Circular Dependencies Considered Harmful

A while ago, my friend Nicola Modena sent me another intriguing curveball:

Imagine a CTO who has invested millions in a super-secure data center and wants to consolidate all compute workloads. If you were asked to run a BGP Route Reflector as a VM in that environment, and would like to bring OSPF or ISIS to that box to enable BGP ORR, would you use a GRE tunnel to avoid a dedicated VLAN or boring other hosts with routing protocol hello messages?

While there might be good reasons for doing that, my first knee-jerk reaction was:

You are making that VM a crucial part of your transport infrastructure. There are some security implications right there. You might want to run it on a dedicated management cluster (like vCenter), in which case adding that extra VLAN to those two ToR switches and running OSPF/IS-IS on them doesn’t sound too bad.

There’s an even more important fallacy in this line of thinking. You’re making your core transport infrastructure dependent on:

  • A data center,
  • A data center fabric,
  • A controller managing that data center fabric (if you bought into the SDN religion),
  • A virtualization environment,
  • A virtualization management/orchestration system,
  • One or more virtual machines that you cannot reach with a console cable.

You need a running network to get to most of these components, resulting in a nightmare circular dependency – once you lose that VM, it will be very hard to get it back.

Seasoned networking architects have been aware of the dangers of circular dependencies way before the centralized controller SDN hype started, and virtualization vendors like VMware were always very careful to have at least some semblance of an independent control plane on hypervisor hosts to be able to restart the management system from the outside1. Networking vendors have no such reservations – looking at some slide decks, it seems perfectly fine to run a network control plane on infrastructure with heavy circular dependencies on the network itself (not to mention DNS or NTP)2.

Think something like that can never happen, or that you could build enough resiliency into your design to survive any possible failure? Look no further than the October 2021 Facebook outage that disconnected Facebook from the Internet.

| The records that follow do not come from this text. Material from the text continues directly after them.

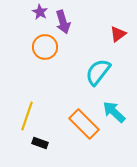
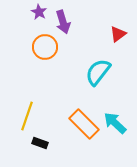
purple star: moved 1 px left
cyan arrow: moved 1 px right, 11 px down
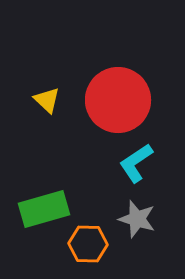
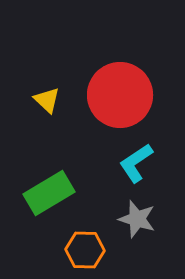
red circle: moved 2 px right, 5 px up
green rectangle: moved 5 px right, 16 px up; rotated 15 degrees counterclockwise
orange hexagon: moved 3 px left, 6 px down
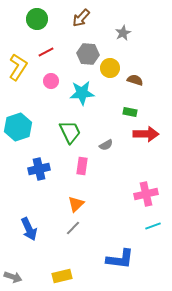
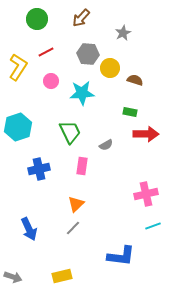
blue L-shape: moved 1 px right, 3 px up
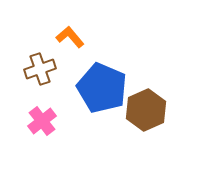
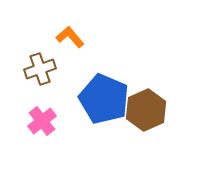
blue pentagon: moved 2 px right, 11 px down
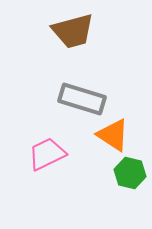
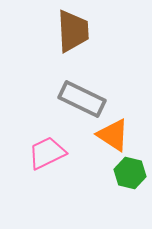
brown trapezoid: rotated 78 degrees counterclockwise
gray rectangle: rotated 9 degrees clockwise
pink trapezoid: moved 1 px up
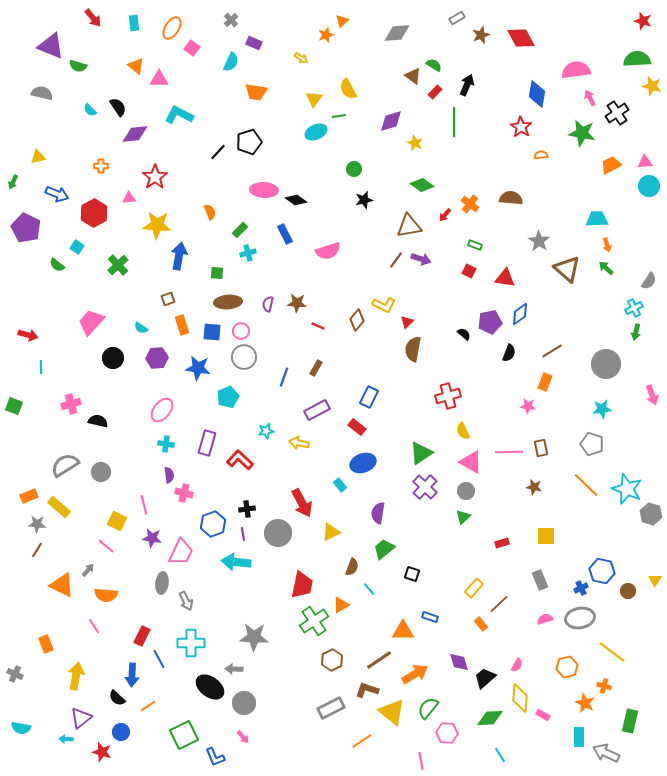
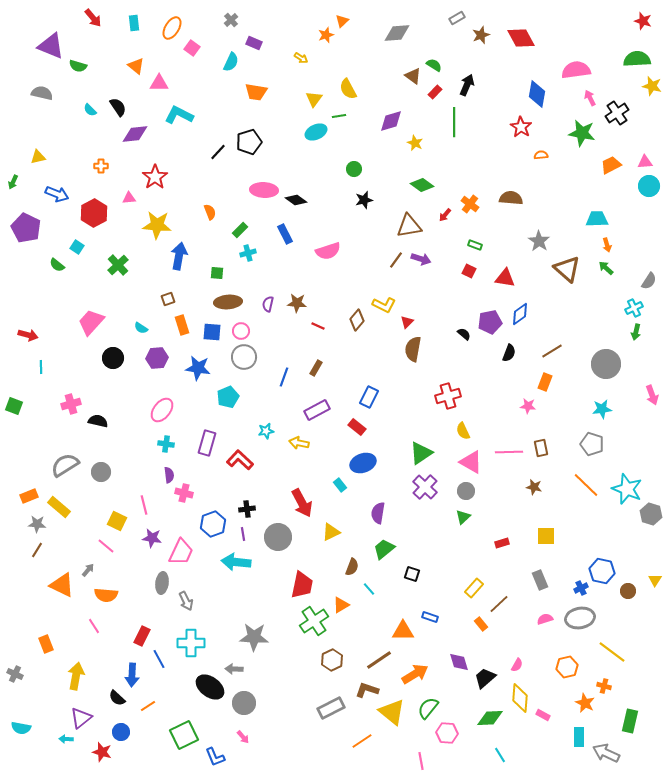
pink triangle at (159, 79): moved 4 px down
gray circle at (278, 533): moved 4 px down
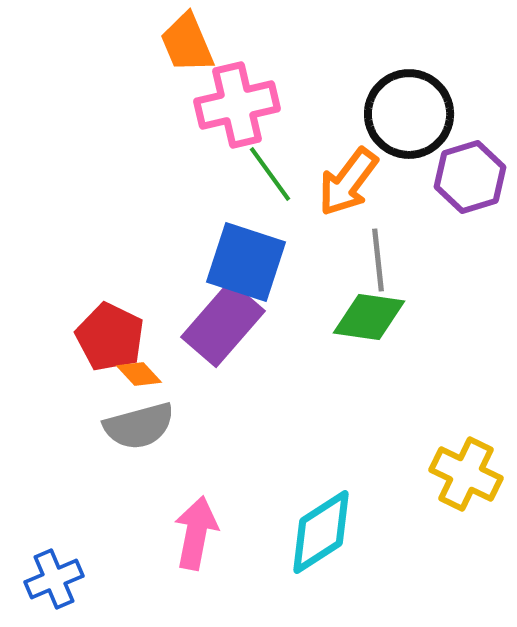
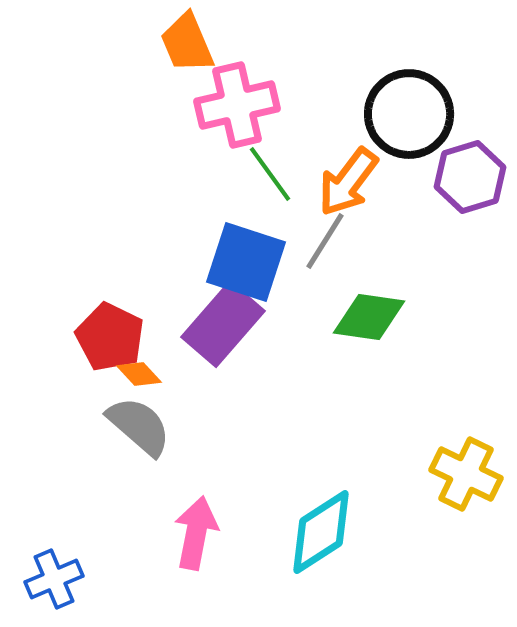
gray line: moved 53 px left, 19 px up; rotated 38 degrees clockwise
gray semicircle: rotated 124 degrees counterclockwise
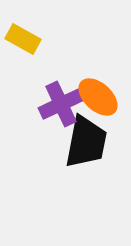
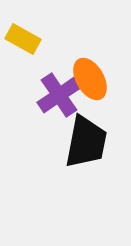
orange ellipse: moved 8 px left, 18 px up; rotated 18 degrees clockwise
purple cross: moved 2 px left, 9 px up; rotated 9 degrees counterclockwise
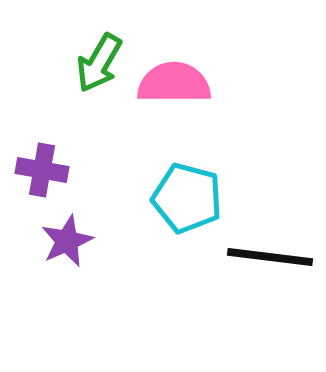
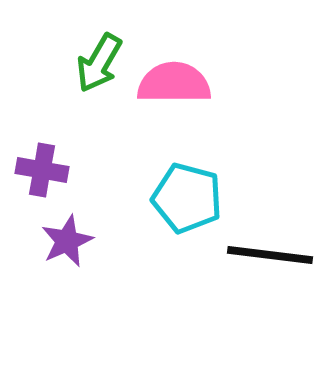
black line: moved 2 px up
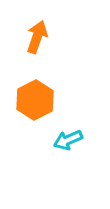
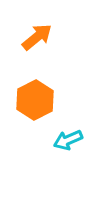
orange arrow: rotated 32 degrees clockwise
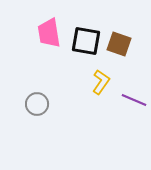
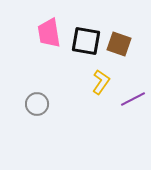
purple line: moved 1 px left, 1 px up; rotated 50 degrees counterclockwise
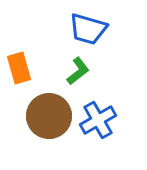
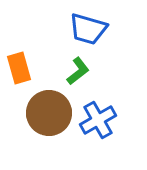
brown circle: moved 3 px up
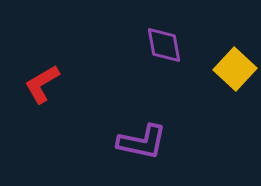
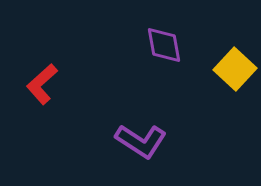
red L-shape: rotated 12 degrees counterclockwise
purple L-shape: moved 1 px left, 1 px up; rotated 21 degrees clockwise
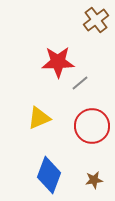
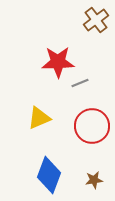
gray line: rotated 18 degrees clockwise
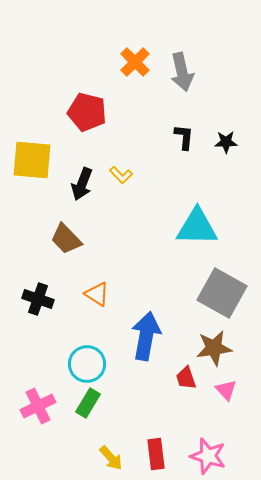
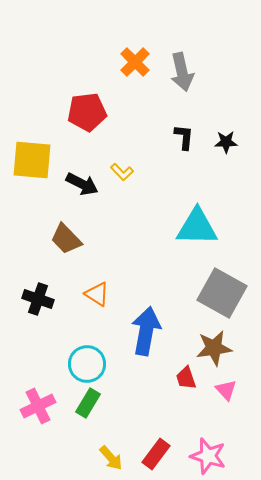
red pentagon: rotated 21 degrees counterclockwise
yellow L-shape: moved 1 px right, 3 px up
black arrow: rotated 84 degrees counterclockwise
blue arrow: moved 5 px up
red rectangle: rotated 44 degrees clockwise
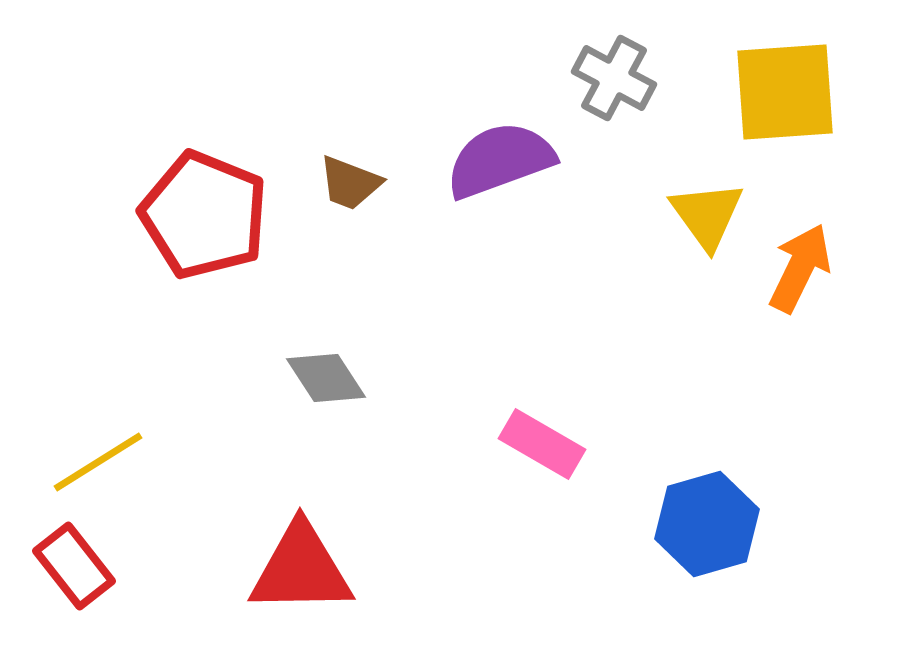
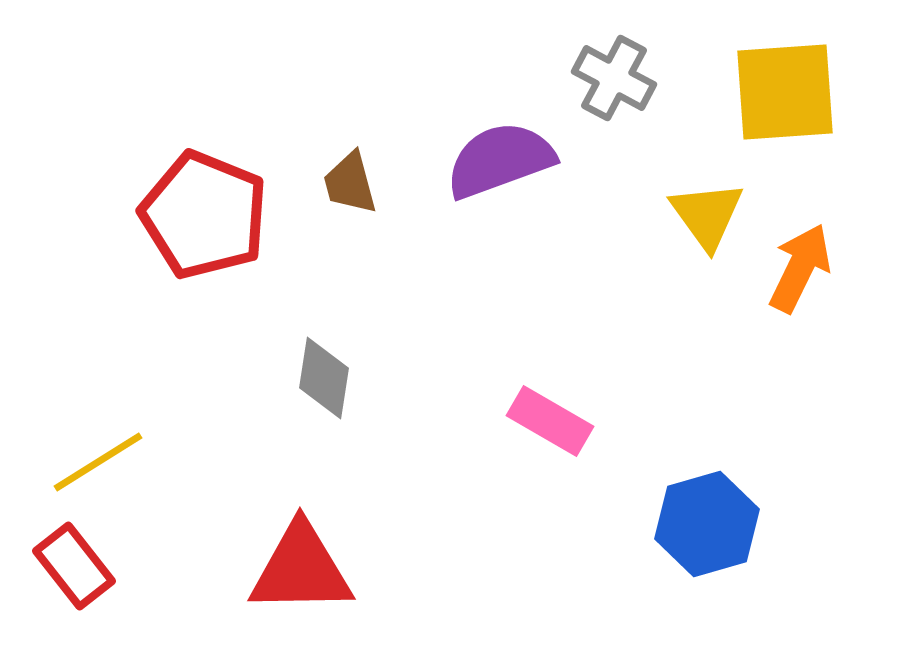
brown trapezoid: rotated 54 degrees clockwise
gray diamond: moved 2 px left; rotated 42 degrees clockwise
pink rectangle: moved 8 px right, 23 px up
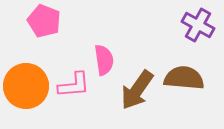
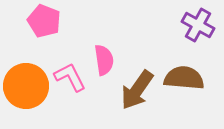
pink L-shape: moved 4 px left, 8 px up; rotated 112 degrees counterclockwise
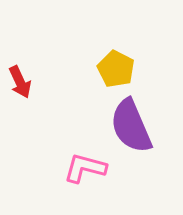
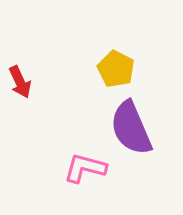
purple semicircle: moved 2 px down
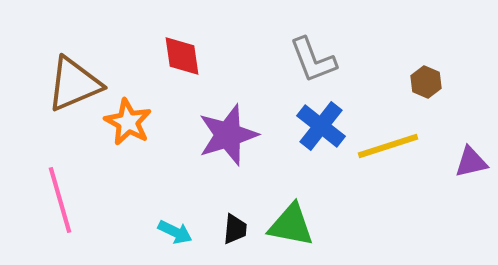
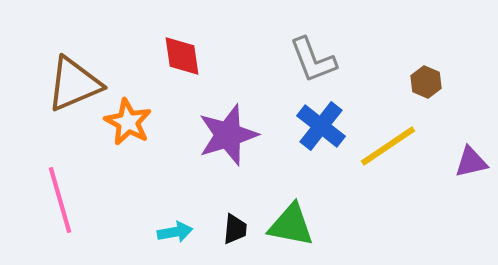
yellow line: rotated 16 degrees counterclockwise
cyan arrow: rotated 36 degrees counterclockwise
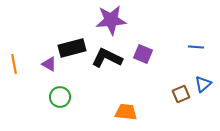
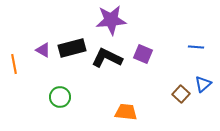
purple triangle: moved 6 px left, 14 px up
brown square: rotated 24 degrees counterclockwise
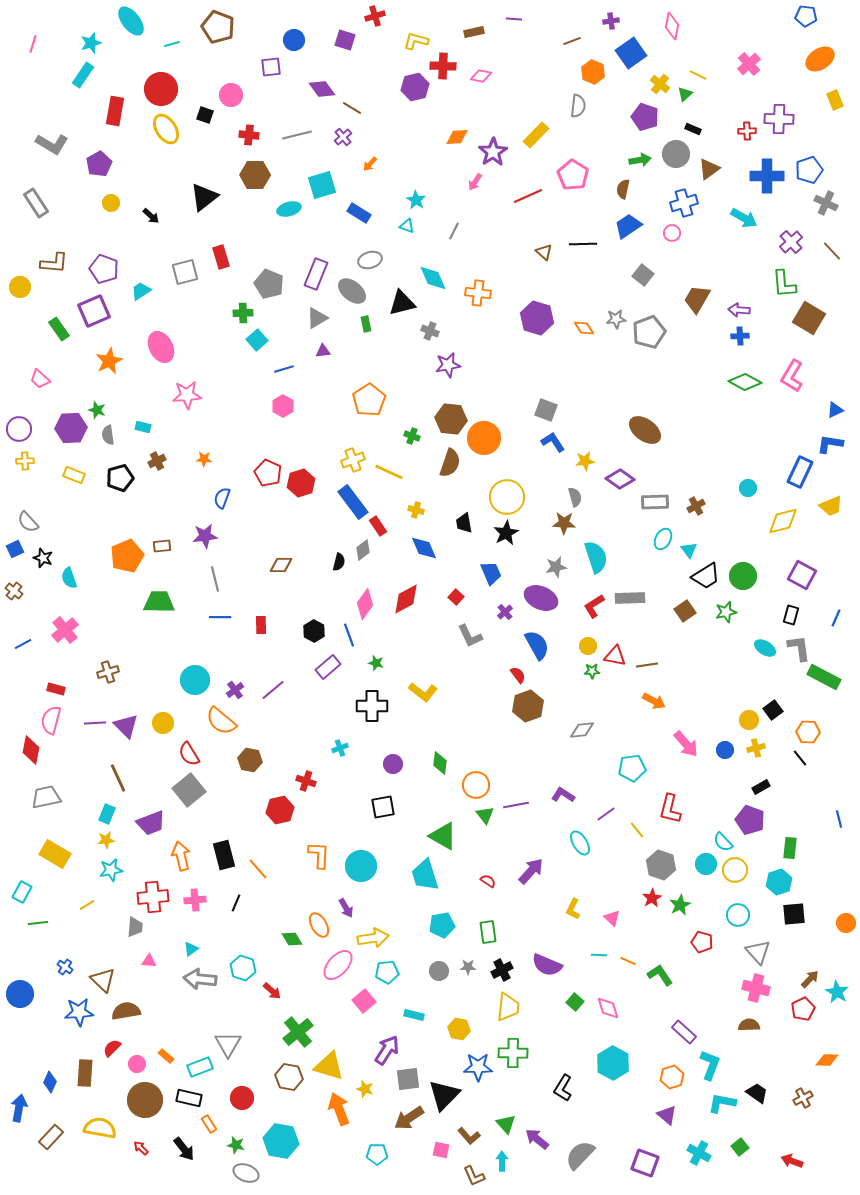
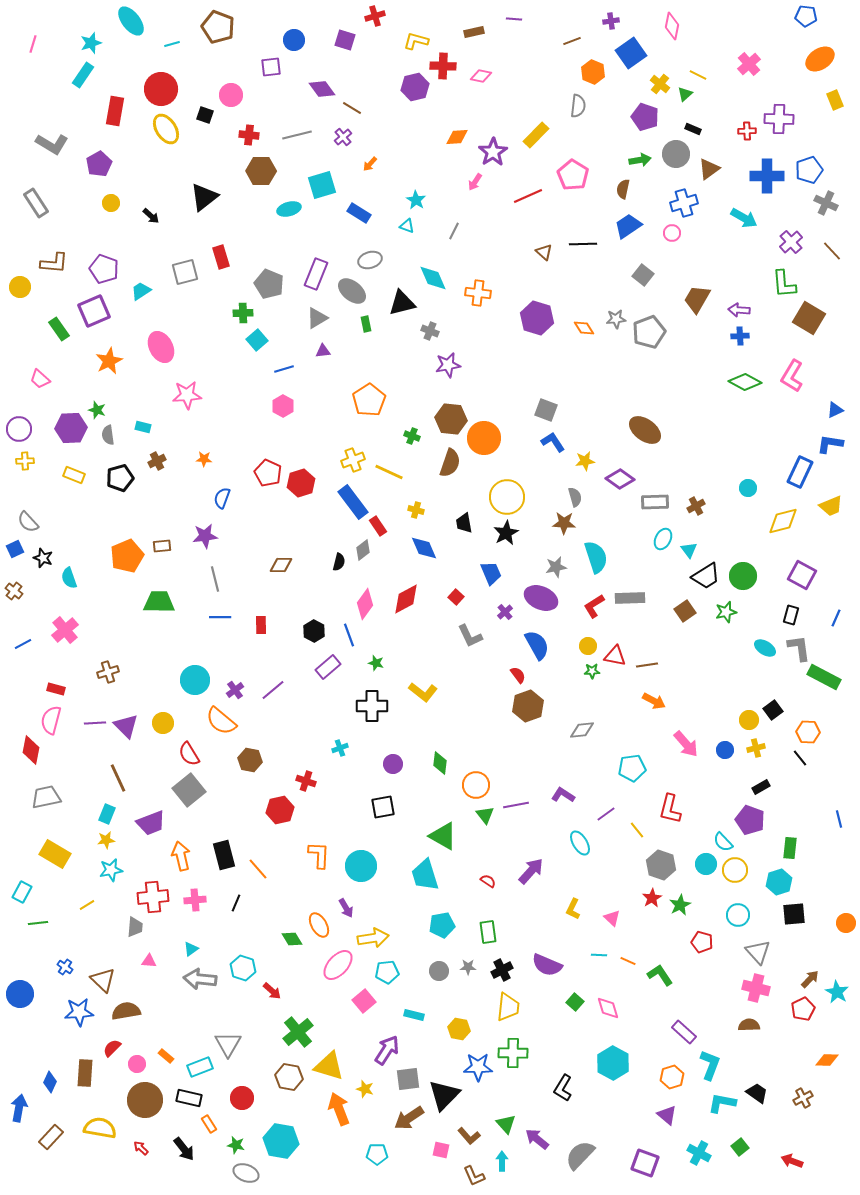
brown hexagon at (255, 175): moved 6 px right, 4 px up
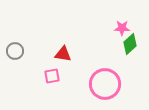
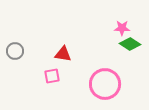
green diamond: rotated 75 degrees clockwise
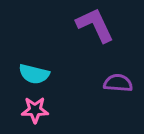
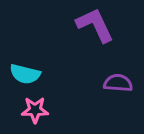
cyan semicircle: moved 9 px left
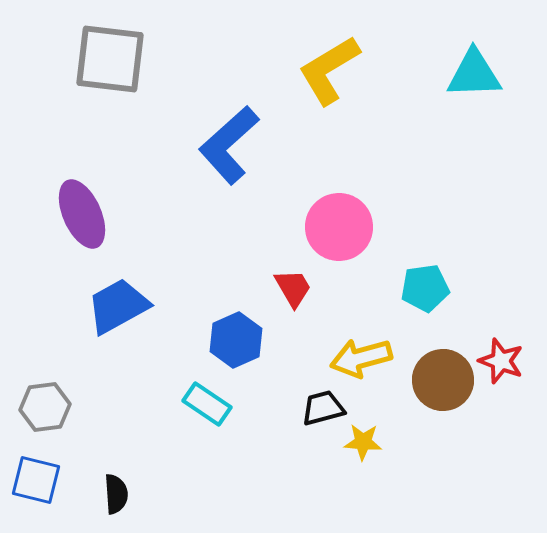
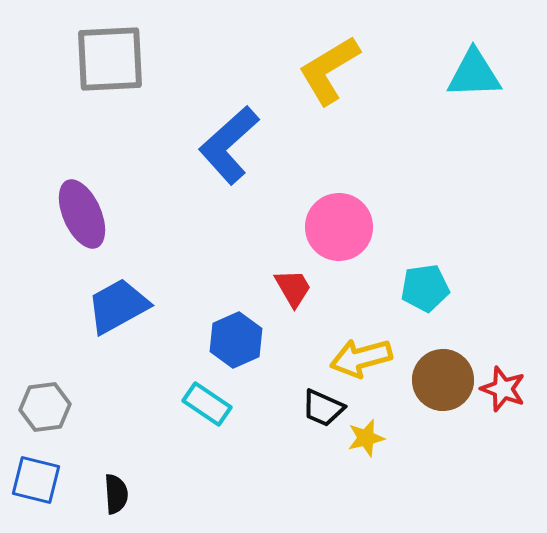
gray square: rotated 10 degrees counterclockwise
red star: moved 2 px right, 28 px down
black trapezoid: rotated 141 degrees counterclockwise
yellow star: moved 3 px right, 4 px up; rotated 18 degrees counterclockwise
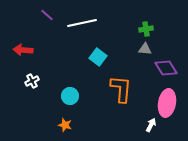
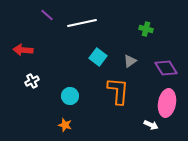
green cross: rotated 24 degrees clockwise
gray triangle: moved 15 px left, 12 px down; rotated 40 degrees counterclockwise
orange L-shape: moved 3 px left, 2 px down
white arrow: rotated 88 degrees clockwise
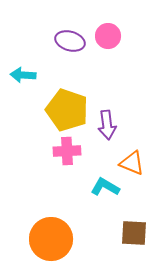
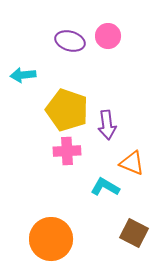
cyan arrow: rotated 10 degrees counterclockwise
brown square: rotated 24 degrees clockwise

According to the official outage report:

To ensure reliable operation, our DNS servers disable those BGP advertisements if they themselves can not speak to our data centers, since this is an indication of an unhealthy network connection. In the recent outage the entire backbone was removed from operation, making these locations declare themselves unhealthy and withdraw those BGP advertisements. The end result was that our DNS servers became unreachable even though they were still operational. This made it impossible for the rest of the internet to find our servers.

It seems (from the outside) like they had a circular dependency between DNS and BGP (here’s why), and never experienced a (real or simulated) failure that would expose that dependency.

In the meantime, there were reports on Twitter that Facebook employees couldn’t enter buildings (doors not being able to reach authentication servers), and couldn’t use third-party services like Google Docs or Zoom because those required Facebook authentication.

Based on how long it took them to get to the affected routers, it looks like their out-of-band network was useless (OOB access servers relying on RADIUS servers?). After the outage was over, there were claims the final tool needed to get to the bricked router(s) was an angle grinder (same source: none of the doors have keyholes so what happens if that system goes down?)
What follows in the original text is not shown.